IGNACIO CAMACHO-ABC
- De poco servirá que el separatismo haya perdido la mayoría si el PSC acaba asumiendo parte del programa soberanista
Una semana lleva el oficialismo proclamando la muerte del ‘procés’ a partir del hecho incontrovertible de la derrota electoral de las fuerzas independentistas. Derrota o muerte –el matiz es importante porque la primera se puede revertir y la segunda sería definitiva–, Sánchez se la atribuye a su política de amnistía, indultos y demás concesiones de impunidad a medida que han revocado la actuación legítima de la administración de justicia.

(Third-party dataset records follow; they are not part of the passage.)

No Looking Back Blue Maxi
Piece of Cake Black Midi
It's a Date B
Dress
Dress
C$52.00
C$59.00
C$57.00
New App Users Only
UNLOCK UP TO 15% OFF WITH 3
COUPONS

Propaganda aparte, es evidente que la insurrección institucional no se puede (por ahora) repetir porque el separatismo en su conjunto ha perdido la mayoría, lo que objetivamente constituye una excelente noticia. Pero lo que está por ver es si la manera de enterrar el movimiento de secesión consiste en que un eventual Gobierno del PSC de Illa, que sólo puede formarse con la colaboración de Esquerra Republicana por activa o por pasiva, acabe por subrogarse el programa soberanista.
Esa fórmula, la única viable en el orden práctico, conduce a un horizonte confederalizante basado en ir retirando del territorio catalán las ya residuales estructuras del Estado. Es decir, en la construcción paulatina o progresiva de una nación de facto según el manual pujolista que la revuelta dejó arrinconado en su fallida tentativa de forzar la independencia por el camino más rápido. Nada nuevo porque Junqueras ya había aceptado, en el acuerdo de bilateralidad que permitió a Sánchez su primer mandato, esa reprogramación de una especie de ‘procés’ a plazos. El problema de los republicanos es que el batacazo del domingo ha desplazado el liderazgo de su espacio hacia un Puigdemont al que la debilidad sanchista ha rescatado del desahucio. Les toca elegir aliado y tanto si se echan al monte con el prófugo como si pactan con los socialistas, la iniciativa ya no está en sus manos. Sólo la posibilidad de arrancar al Gobierno un compromiso de referéndum, por vago que sea, puede librarlos de quedar como ‘botiflers’ ante sus partidarios.
Ocurra lo que ocurra, incluso unos eventuales comicios repetidos, el nacionalismo ya no va a renunciar a la autodeterminación como eje esencial de su proyecto. Podrá acaso conformarse con aplazar la reivindicación durante un cierto tiempo a cambio de avanzar en la obtención de privilegios hasta encontrarse en condiciones de activarla de nuevo, porque no tiene ni quiere tener modelo de repuesto. Con otro presidente en España cabría esperar que aprovechase el éxito para asentar la hegemonía del constitucionalismo pero los planes del actual van en otra dirección, la de aquella plurinacionalidad que quiso implantar Zapatero con el resultado conocido. El reflujo secesionista no significa la extinción del mito, y desde luego no lo va a sepultar un gobernante que ha retirado el delito de sedición del ordenamiento jurídico. Le tocará a su sucesor comprobar si el presunto muerto sigue vivo.